Policies and Procedures to Protect Patient Health Information.

The following policies and procedures address the administrative, physical, and technical safeguards used in the MFT-PRN Project. They will focus primarily on those safeguards for which the MFT-PRN Project Team are responsible. Agreements with Software Technology Group, Inc., Microsoft, and individual clinical sites are provided as appendices to this document. Each of those entities is responsible for having policies and procedures for protecting patient data in place to fulfill their roles in the project.

Administrative Safeguards

• Security Management Process:
  
  • Risk Analysis: Conduct an accurate and thorough assessment of the potential risks and vulnerabilities to the confidentiality, integrity, and availability of electronic protected health information (ePHI) held by the covered entity.
    
    • Risk analysis policy and procedures. Once per year using the security risk assessment tool (SRA) from HealthIT.gov. Security risk assessment is performed by project manager and data security officer each April.
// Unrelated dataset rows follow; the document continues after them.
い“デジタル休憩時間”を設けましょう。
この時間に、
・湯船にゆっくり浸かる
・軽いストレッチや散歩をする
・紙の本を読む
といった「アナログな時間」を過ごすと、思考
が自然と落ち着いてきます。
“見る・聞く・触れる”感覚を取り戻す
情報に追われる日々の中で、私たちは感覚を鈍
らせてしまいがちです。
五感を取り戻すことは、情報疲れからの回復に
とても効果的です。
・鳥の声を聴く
Results of the SRA are shared via email with Data security officer and PIs of the project. Brigham Young University’s data security specialist over the FHSS School will be called upon as needed to assess risk. Data security officer then drafts policy to address any new security issues and executive committee reviews them for adoption. Will include review of any changes to HIPAA and other data protection laws in countries where the MFT-PRN is present.
  • Risk Management: Implement security measures sufficient to reduce risks and vulnerabilities to a reasonable and appropriate level.
    
    • Security measures that are identified in yearly risk analysis will be implemented to reduce risks and vulnerabilities. The project manager is responsible for updating this document with updated policies and procedures approved by the executive team.
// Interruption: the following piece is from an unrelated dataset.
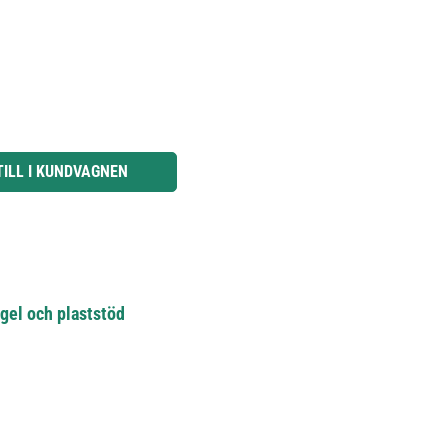
knapparna för att öka eller minska kvantiteten.
TILL I KUNDVAGNEN
gel och plaststöd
  • Sanction Policy: Apply appropriate sanctions against workforce members who fail to comply with the security policies and procedures of the covered entity. 
    
    • MFT-PRN project manager and data security officer provide data security training to workforce members on security policies and procedures. Members who violate policies and procedures after initial training will receive a warning and additional training. Secondary or severe violations will lead to termination from the MFT-PRN workforce.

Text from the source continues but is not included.